The result: The human brain developed more slowly, says Lancaster, as reported in a paper published in Cell last April. The chimpanzee organoids matured quickly over about five days, during which the stem cells transitioned into neural progenitor cells before maturing into neurons. Almost all of the brain’s neurons, regardless of species, form from the supply of these in-between progenitor cells. Human brains spend an extra day in this transitional stage, which allows the progenitor cells to complete one more cell division. That extra step allows human brains to hold about twice as many neurons as chimpanzee or gorilla brains. This property likely comes from a protein dubbed ZEB2, which signals the brain to halt neural progenitor cell production and start turning them into neurons. Humans begin producing ZEB2 later than apes, providing more time to produce the cells that eventually form neurons.

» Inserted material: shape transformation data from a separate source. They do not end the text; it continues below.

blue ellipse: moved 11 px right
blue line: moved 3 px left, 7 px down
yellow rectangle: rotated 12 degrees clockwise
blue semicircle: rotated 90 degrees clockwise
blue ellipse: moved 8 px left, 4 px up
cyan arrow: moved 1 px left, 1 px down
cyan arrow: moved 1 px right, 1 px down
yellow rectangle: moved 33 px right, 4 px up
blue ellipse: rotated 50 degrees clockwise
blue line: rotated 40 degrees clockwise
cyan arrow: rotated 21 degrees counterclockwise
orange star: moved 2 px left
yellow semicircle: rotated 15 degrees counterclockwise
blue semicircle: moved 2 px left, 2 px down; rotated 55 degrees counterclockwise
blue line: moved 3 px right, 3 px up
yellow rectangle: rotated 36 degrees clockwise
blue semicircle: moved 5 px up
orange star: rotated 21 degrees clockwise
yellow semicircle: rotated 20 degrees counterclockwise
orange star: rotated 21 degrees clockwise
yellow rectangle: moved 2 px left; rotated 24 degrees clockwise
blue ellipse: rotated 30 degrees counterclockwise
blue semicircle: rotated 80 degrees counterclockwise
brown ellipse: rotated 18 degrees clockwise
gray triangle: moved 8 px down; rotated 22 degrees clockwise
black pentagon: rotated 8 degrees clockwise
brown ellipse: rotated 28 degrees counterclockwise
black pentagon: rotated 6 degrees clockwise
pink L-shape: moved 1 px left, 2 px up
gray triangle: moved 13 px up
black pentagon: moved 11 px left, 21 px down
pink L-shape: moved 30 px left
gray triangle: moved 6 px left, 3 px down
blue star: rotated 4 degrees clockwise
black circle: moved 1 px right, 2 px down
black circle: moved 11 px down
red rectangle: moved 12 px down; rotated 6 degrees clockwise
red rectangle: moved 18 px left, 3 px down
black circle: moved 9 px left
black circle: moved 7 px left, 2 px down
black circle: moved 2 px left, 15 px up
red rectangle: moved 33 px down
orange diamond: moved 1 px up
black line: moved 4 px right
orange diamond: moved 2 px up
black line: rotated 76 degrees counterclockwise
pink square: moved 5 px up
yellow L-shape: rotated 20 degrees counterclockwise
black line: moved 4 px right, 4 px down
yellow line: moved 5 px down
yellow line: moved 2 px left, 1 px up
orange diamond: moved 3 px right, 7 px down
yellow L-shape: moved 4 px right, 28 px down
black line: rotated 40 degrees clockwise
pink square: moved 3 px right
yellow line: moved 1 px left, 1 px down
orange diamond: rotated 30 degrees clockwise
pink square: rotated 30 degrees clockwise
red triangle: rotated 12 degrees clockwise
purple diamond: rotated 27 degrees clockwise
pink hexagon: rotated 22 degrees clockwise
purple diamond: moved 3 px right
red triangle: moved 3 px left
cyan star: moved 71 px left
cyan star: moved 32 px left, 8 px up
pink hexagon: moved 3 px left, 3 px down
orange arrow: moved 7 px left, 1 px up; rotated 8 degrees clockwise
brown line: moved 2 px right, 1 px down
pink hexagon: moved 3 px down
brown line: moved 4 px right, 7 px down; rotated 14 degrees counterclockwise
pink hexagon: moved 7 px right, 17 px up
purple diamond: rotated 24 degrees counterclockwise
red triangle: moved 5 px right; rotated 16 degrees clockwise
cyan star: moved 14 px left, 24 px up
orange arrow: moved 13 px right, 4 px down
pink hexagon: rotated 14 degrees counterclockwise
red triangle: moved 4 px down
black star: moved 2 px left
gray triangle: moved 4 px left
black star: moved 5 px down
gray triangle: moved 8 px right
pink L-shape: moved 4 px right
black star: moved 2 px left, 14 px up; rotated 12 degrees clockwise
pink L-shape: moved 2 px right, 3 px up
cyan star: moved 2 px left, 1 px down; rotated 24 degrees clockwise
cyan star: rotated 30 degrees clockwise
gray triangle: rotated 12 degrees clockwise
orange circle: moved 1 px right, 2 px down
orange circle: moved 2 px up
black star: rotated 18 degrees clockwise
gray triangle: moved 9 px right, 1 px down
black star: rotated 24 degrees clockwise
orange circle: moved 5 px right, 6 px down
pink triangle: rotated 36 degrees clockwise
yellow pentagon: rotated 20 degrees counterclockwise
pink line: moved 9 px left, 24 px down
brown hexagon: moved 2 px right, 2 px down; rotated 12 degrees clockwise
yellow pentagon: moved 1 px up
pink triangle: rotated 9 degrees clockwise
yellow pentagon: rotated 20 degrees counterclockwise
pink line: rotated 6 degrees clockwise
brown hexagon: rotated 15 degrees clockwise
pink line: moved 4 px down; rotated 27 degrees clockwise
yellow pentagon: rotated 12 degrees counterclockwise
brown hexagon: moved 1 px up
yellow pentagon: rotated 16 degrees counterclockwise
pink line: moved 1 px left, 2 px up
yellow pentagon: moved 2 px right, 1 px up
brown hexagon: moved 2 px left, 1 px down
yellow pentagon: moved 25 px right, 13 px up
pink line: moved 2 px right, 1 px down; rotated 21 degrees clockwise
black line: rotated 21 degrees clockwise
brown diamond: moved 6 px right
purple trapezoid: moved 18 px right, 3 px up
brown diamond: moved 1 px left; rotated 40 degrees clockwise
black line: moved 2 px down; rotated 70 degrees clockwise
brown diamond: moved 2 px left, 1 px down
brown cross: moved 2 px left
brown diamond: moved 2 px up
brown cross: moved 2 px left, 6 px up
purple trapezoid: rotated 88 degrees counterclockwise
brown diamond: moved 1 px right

Pinning down when the crucial mutations to the NOVA1 gene occurred, along with the timing of the gene behind the ZEB2 protein, remains difficult. But the fossil record provides direct evidence of when human ancestors’ brains began to expand. Paleoanthropologists Christoph Zollikofer and Marcia Ponce de León of the University of Zurich in Switzerland led a comprehensive study, published in Science in April 2021, of the insides of fossil hominin skulls. They used computerized scans to examine the brain impressions and showed that hominins older than 1.7 million years retained an apelike brain structure. After about 1.5 million years, when the species Homo erectus evolved, the traits that characterize modern human brain structure — expanded frontal and parietal lobes — began emerging. “The first 5 million years of human evolution was basically about locomotion, and probably diet, not the brain,” says Zollikofer.
Even with their apelike brains, early human ancestors accomplished plenty. Around 2 million years ago, hominins first left Africa and invented stone tools. “We think that behavioral change, cultural change, comes first and enables the brain to evolve in a new direction,” says Zollikofer. He describes a feedback loop where increasingly complex behaviors create the evolutionary pressure to develop larger brains capable of handling increasingly difficult tasks, like speaking intricate languages and keeping track of broader social networks.
Moving forward, brain organoids will be crucial in investigating which changes to the human genome allowed our ancestors to develop today’s minds. Lancaster’s future work will focus on aspects of developmental timing in humans, like determining which gene flips on the ZEB2 protein to develop neurons.
As for Muotri’s lab, they plan to create organoids to explore the other 60 gene mutations that distinguish Neanderthals from modern humans. At least four such mutations affect the brain in some way, Muotri says. He hopes that studying them will reveal what makes Homo sapiens’ minds unique. “There is a tendency now to believe that the Neanderthals were so similar to us, that you could see them in the subway and they would not be recognized, but I think our research is saying they are quite different,” says Muotri.